Sir Thomas West in 1333 endowed a chantry in Swallowcliffe church for Thomas of Hanbury and Olive of Hanbury with land at Ansty, an endowment he cancelled in 1338. In 1335 the land in Swallowcliffe he conveyed to Saint John’s hospital, Wilton, was to provide a chaplain to say mass daily for himself and others, including Thomas and Olive, in Swallowcliffe church. The chantry was perhaps in the north transept built in the 14th century. The chaplain who served it in 1409 may have been provided by Saint John’s hospital. The chantry was not afterwards mentioned.

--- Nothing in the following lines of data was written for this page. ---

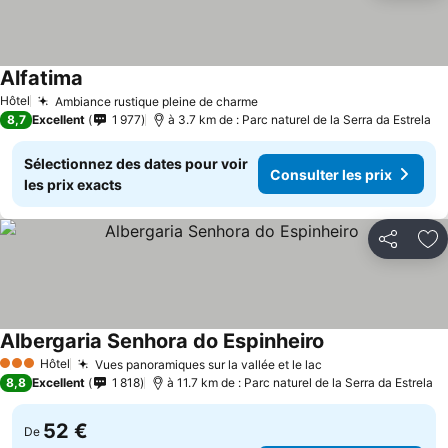
Alfatima
Consulter les prix
Hôtel
Ambiance rustique pleine de charme
Consulter les prix
8,7
Excellent
1 977
à 3.7 km de : Parc naturel de la Serra da Estrela
Sélectionnez des dates pour voir
Consulter les prix
les prix exacts
Partager
Aj
Albergaria Senhora do Espinheiro
Consulter les pr
Hôtel
Vues panoramiques sur la vallée et le lac
Consulter les pri
3 Étoiles
8,8
Excellent
1 818
à 11.7 km de : Parc naturel de la Serra da Estrela
52 €
De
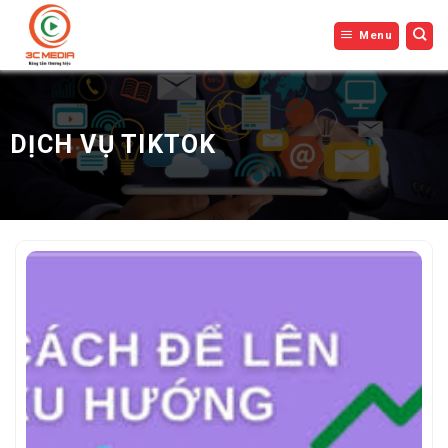
Bỏ
Menu
qua
nội
dung
DỊCH VỤ TIKTOK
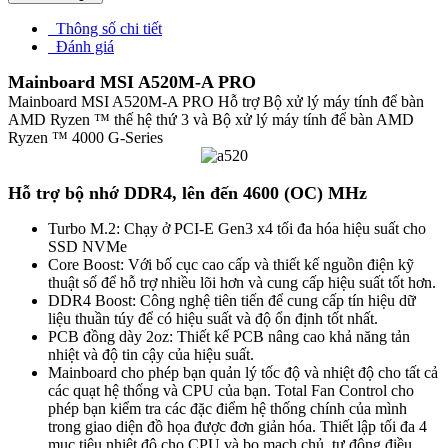
Thông số chi tiết
Đánh giá
Mainboard MSI A520M-A PRO
Mainboard MSI A520M-A PRO Hỗ trợ Bộ xử lý máy tính để bàn
AMD Ryzen ™ thế hệ thứ 3 và Bộ xử lý máy tính để bàn AMD
Ryzen ™ 4000 G-Series
Hỗ trợ bộ nhớ DDR4, lên đến 4600 (OC) MHz
Turbo M.2: Chạy ở PCI-E Gen3 x4 tối đa hóa hiệu suất cho
SSD NVMe
Core Boost: Với bố cục cao cấp và thiết kế nguồn điện kỹ
thuật số để hỗ trợ nhiều lõi hơn và cung cấp hiệu suất tốt hơn.
DDR4 Boost: Công nghệ tiên tiến để cung cấp tín hiệu dữ
liệu thuần túy để có hiệu suất và độ ổn định tốt nhất.
PCB đồng dày 2oz: Thiết kế PCB nâng cao khả năng tản
nhiệt và độ tin cậy của hiệu suất.
Mainboard cho phép bạn quản lý tốc độ và nhiệt độ cho tất cả
các quạt hệ thống và CPU của bạn. Total Fan Control cho
phép bạn kiểm tra các đặc điểm hệ thống chính của mình
trong giao diện đồ họa được đơn giản hóa. Thiết lập tối đa 4
mục tiêu nhiệt độ cho CPU và bo mạch chủ, tự động điều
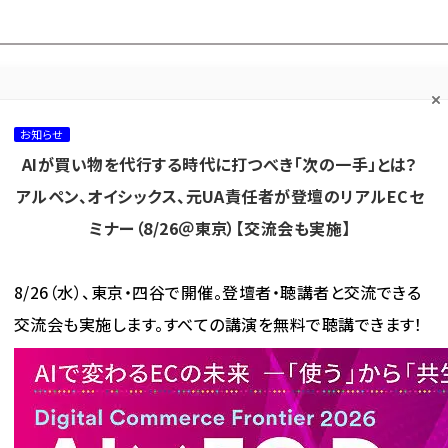
プ担当者フォーラム
ネッ
ネッ担お悩み相談
ネッ担アワー
ネッ担メルマ
て
室
ド！
ガ
お知らせ
AIが買い物を代行する時代に打つべき「次の一手」とは？
カテゴリ／種別
セミナー／イベント
から探す
から探す
アルペン、オイシックス、元UA責任者が登壇のリアルECセ
ミナー（8/26＠東京）【交流会も実施】
海外
AI
メタバース
集客
コンテンツマーケティング
8/26（水）、東京・四谷で開催。登壇者・聴講者と交流できる
交流会も実施します。すべての講演を無料で聴講できます！
】流通額2.8倍、1100億円突破の「STAFF START」。デジタル×販売員の力でめざす「カリスマ
通額2.8倍、1100億円突破の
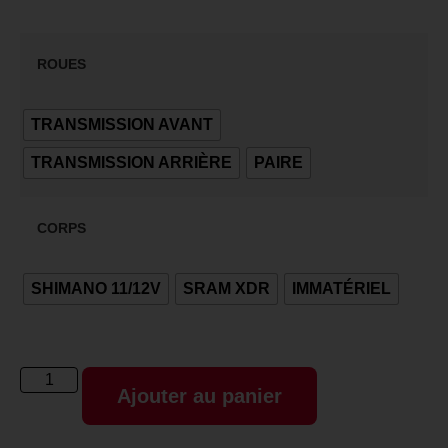
ROUES
TRANSMISSION AVANT
TRANSMISSION ARRIÈRE
PAIRE
CORPS
SHIMANO 11/12V
SRAM XDR
IMMATÉRIEL
Ajouter au panier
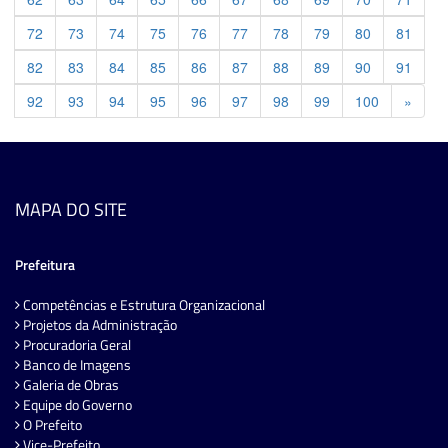
72
73
74
75
76
77
78
79
80
81
82
83
84
85
86
87
88
89
90
91
Previ
92
93
94
95
96
97
98
99
100
»
MAPA DO SITE
Prefeitura
Competências e Estrutura Organizacional
Projetos da Administração
Procuradoria Geral
Banco de Imagens
Galeria de Obras
Equipe do Governo
O Prefeito
Vice-Prefeito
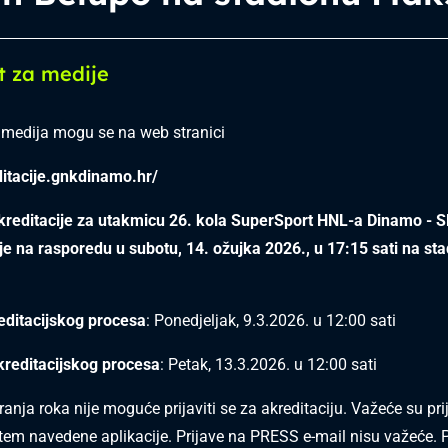
t za medije
i medija mogu se na web stranici
ditacije.gnkdinamo.hr/
 akreditacije za utakmicu 26. kola SuperSport HNL-a Dinamo - 
je na rasporedu u subotu, 14. ožujka 2026., u 17:15 sati na st
editacijskog procesa
: Ponedjeljak, 9.3.2026. u 12:00 sati
kreditacijskog procesa
: Petak, 13.3.2026. u 12:00 sati
anja roka nije moguće prijaviti se za akreditaciju. Važeće su pri
utem navedene aplikacije. Prijave na PRESS e-mail nisu važeće. P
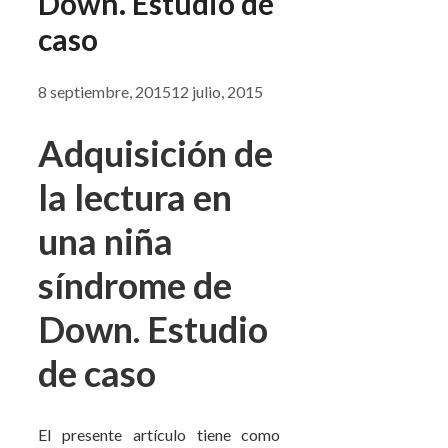
Down. Estudio de
caso
8 septiembre, 2015
12 julio, 2015
Adquisición de
la lectura en
una niña
síndrome de
Down. Estudio
de caso
El presente artículo tiene como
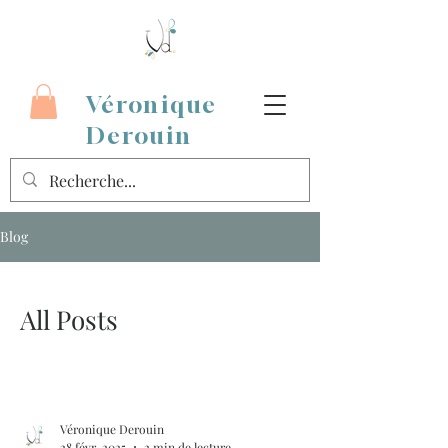
Véronique
Derouin
Blog
All Posts
Véronique Derouin
28 févr. 2025
2 min de lecture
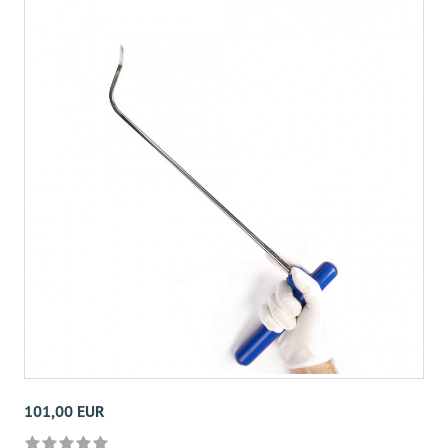
101,00 EUR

A congregation of 190 attended morning service at Swallowcliffe on Census Sunday 1851. In 1864 Sunday services were held alternately in the morning and afternoon and were attended by an average congregation of 130–40. Weekday services were held on Wednesday mornings, except in harvest time, on Christmas and Ascension days, on Ash Wednesday and Good Friday, and during Lent and Holy Week. Communion received by an average of 30 on ordinary Sundays, 38 at festivals, was celebrated every sixth or seventh Sunday. As of 2017, services are held every Sunday, there being about fifty communicants on Easter Day
The original church of SAINT PETER stood in Common Lane beside the stream which rises in the village. It was apparently built of coursed ashlar and consisted of a chancel with north transept, a nave with north and south aisles, and a north-west tower. Only the south aisle extended the length of the nave. The nave piers of the 12th-century church may have survived in the earlier 19th century. In the 14th century the south nave arcade may have been rebuilt on those piers, and the transept, with a three-light north window, was built. In the later 14th century or earlier 15th a west nave window was inserted, and the tower, crenellated and buttressed, was built. Its lower storey formed a porch which was entered through a 12th-century doorway reset in the north wall. A west gallery may have been built in the 17th century when a square three-light window was inserted in the lower west nave wall. The building was subject to flooding and in 1843 a new church also dedicated to Saint Peter, which may have incorporated material from the old, was built in 12th-century style to designs by G. G. Scott and W. B. Moffat on higher ground north of Rookery Lane. It consists of a chancel with south transept, an aisled nave, and a crenellated and buttressed south-west tower with a conical spirelet and south door. The 14th-century stone effigy of a knight, which is perhaps of Sir Thomas West (d. 1343), who founded the chantry in 1335, was removed from the south-east corner of the nave of the old church to the porch of the new.
In 1553 the King’s commissioners took plate weighing 1 oz. and left a chalice of 7½ oz. for parish use. New plate, hallmarked for 1828, was given in 1843. There were three bells in 1553. The treble was replaced in 1632. In 1843 the bells were moved to the new church: the second was recast, or cast anew, in 1846, and the tenor, which may have been cast in London in the earlier 15th century, was replaced in 1881.
Registrations of baptisms and burials survive, with gaps, from 1737 and of marriages from 1748.